Great Tapestry of Scotland Gallery
Scottish Borders Council / Live Borders
Channel Street, Galashiels
Internal Floor Area
A special room to re-connect a nation.
The Great Tapestry of Scotland was designed by Andrew Crummy to a narration researched and written by Alistair Moffat, with the grand vision imagined by Alexander McCall Smith.This beautiful tapestry is a linear pictorial history of Scotland depicting key events going back 12,000 years.
The Great Tapestry of Scotland Gallery in Galashiels will become the permanent home of the world’s longest tapestry designed to narrate the nations history.
Currently on site, the dramatic geometric roof design is inspired by the unique roofscape of towers, dormers, gables and pitched roofs that define the architectural character of Galashiels. The subtle articulation and detailing of the stone façade nods to the fine stonework of the adjacent Post Office building, as well as numerous other handsome stone buildings within the town. The palette of colour and texture in the interior design reflects the nuance and detail of the tapestry itself, as well as the rich textile heritage of the Borders.
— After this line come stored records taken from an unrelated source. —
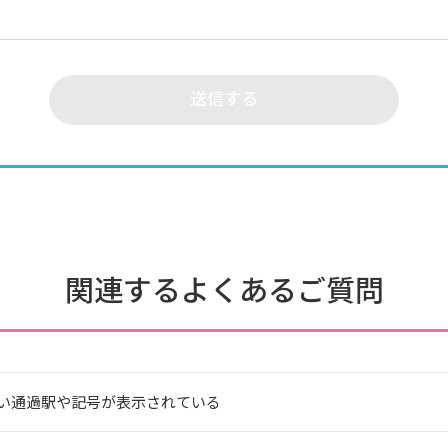
関連するよくあるご質問
ない通過駅や記号が表示されている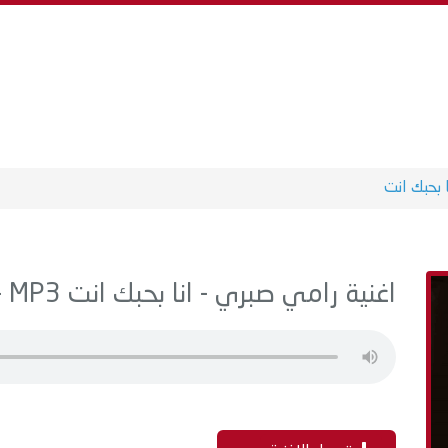
ا بحبك انت
اغنية رامي صبري - انا بحبك انت MP3 - من البوم انا بحبك انت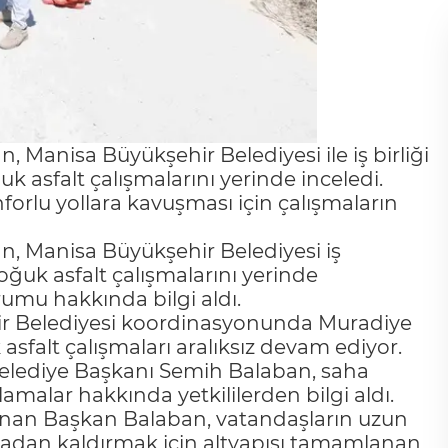
Manisa Büyükşehir Belediyesi ile iş birliği
k asfalt çalışmalarını yerinde inceledi.
orlu yollara kavuşması için çalışmaların
, Manisa Büyükşehir Belediyesi iş
oğuk asfalt çalışmalarını yerinde
umu hakkında bilgi aldı.
ir Belediyesi koordinasyonunda Muradiye
sfalt çalışmaları aralıksız devam ediyor.
elediye Başkanı Semih Balaban, saha
amalar hakkında yetkililerden bilgi aldı.
unan Başkan Balaban, vatandaşların uzun
rtadan kaldırmak için altyapısı tamamlanan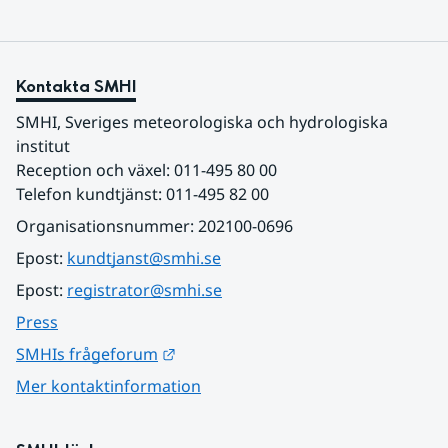
Kontakta SMHI
SMHI, Sveriges meteorologiska och hydrologiska 
institut
Reception och växel: 011-495 80 00
Telefon kundtjänst: 011-495 82 00
Organisationsnummer: 202100-0696
Epost: 
kundtjanst@smhi.se
Epost: 
registrator@smhi.se
Press
Länk till annan webbplats.
SMHIs frågeforum
Mer kontaktinformation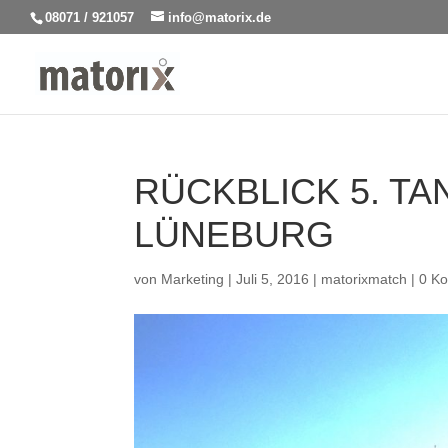
08071 / 921057
info@matorix.de
RÜCKBLICK 5. T
LÜNEBURG
von
Marketing
|
Juli 5, 2016
|
matorixmatch
|
0 K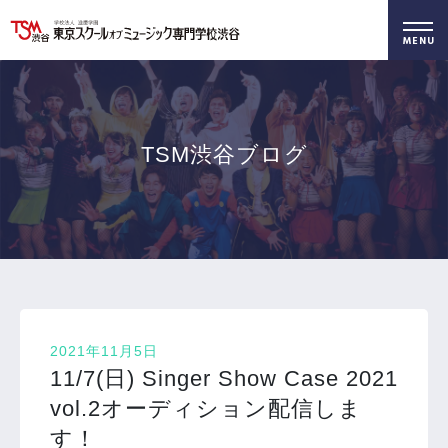
好きを仕事に！
無料でお届け！
好きを体験！
学科・専攻
資料請求
オープンキャンパス
TSM渋谷ブログ
2021年11月5日
11/7(日) Singer Show Case 2021
vol.2オーディション配信しま
す！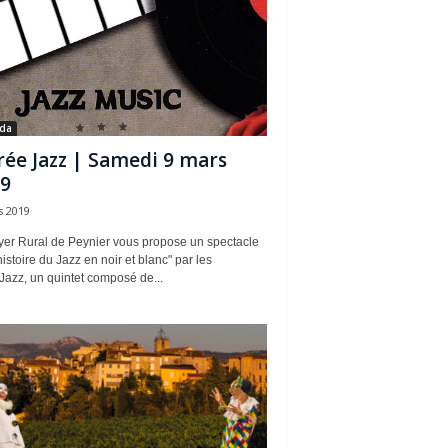
da
rée Jazz | Samedi 9 mars
9
s 2019
yer Rural de Peynier vous propose un spectacle
'histoire du Jazz en noir et blanc" par les
Jazz, un quintet composé de...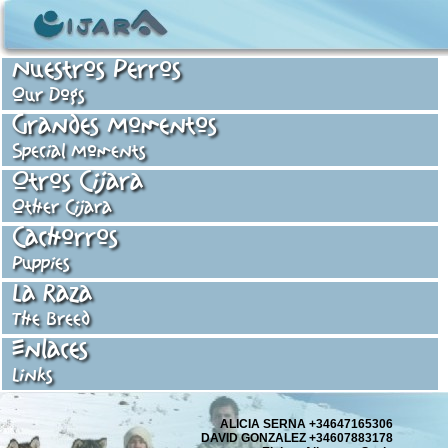
Nuestros Perros
Our Dogs
Grandes Momentos
Special Moments
Otros Cijara
Other Cijara
Cachorros
Puppies
La Raza
The Breed
Enlaces
Links
ALICIA SERNA +34647165306
DAVID GONZALEZ +34607883178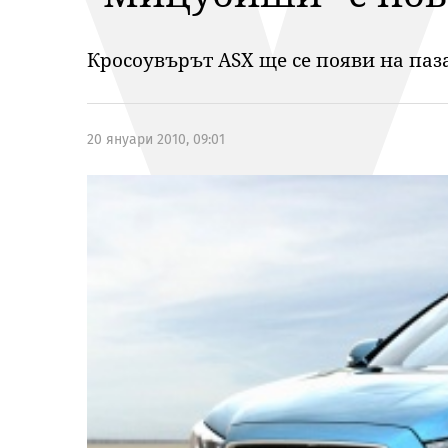
Кросоувърът ASX ще се появи на паз
20 януари 2010, 09:01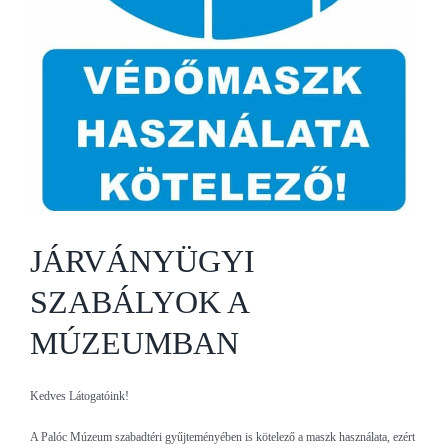
JÁRVÁNYÜGYI
SZABÁLYOK A
MÚZEUMBAN
Kedves Látogatóink!
A Palóc Múzeum szabadtéri gyűjteményében is kötelező a maszk használata, ezért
The intention is to create a unique building rooted in its physical and historical context, with a special room at its heart holding the history of Scotland carefully embroidered by the hands of over 1000 stitchers.
The existing Post Office dates from 1895 and is now Category B Listed and located within the Galashiels central Conservation Area. As one of the noteworthy buildings in
the town, it consists of a 2-storey stone building facing onto Channel Street with a single-storey, brick built sorting office to the rear. The ground floor will be converted to accommodate a house an education room and retail area, whilst the first floor will house the staff accommodation.
At 143 metres (469 ft) length, a special, significant room was required to house its display. The first floor gallery design takes cues from the verticality of the existing Post Office building and is a modern interpretation of this elevational treatment. Relief and texture combine to provide a weaving effect on the façade, hinting at the display material inside.
The projecting entrance into Channel Street lures the visitor into the generous open plan ground floor where the reception, café, shop and temporary gallery can be found. The tapestry is displayed in a radial arrangement on the first floor where the diagonal views across the gallery allow the visitor to experience each corner of Galashiels through tall glazed windows. The central rooflight and break out space gives you a space to pause on your journey around the tapestry.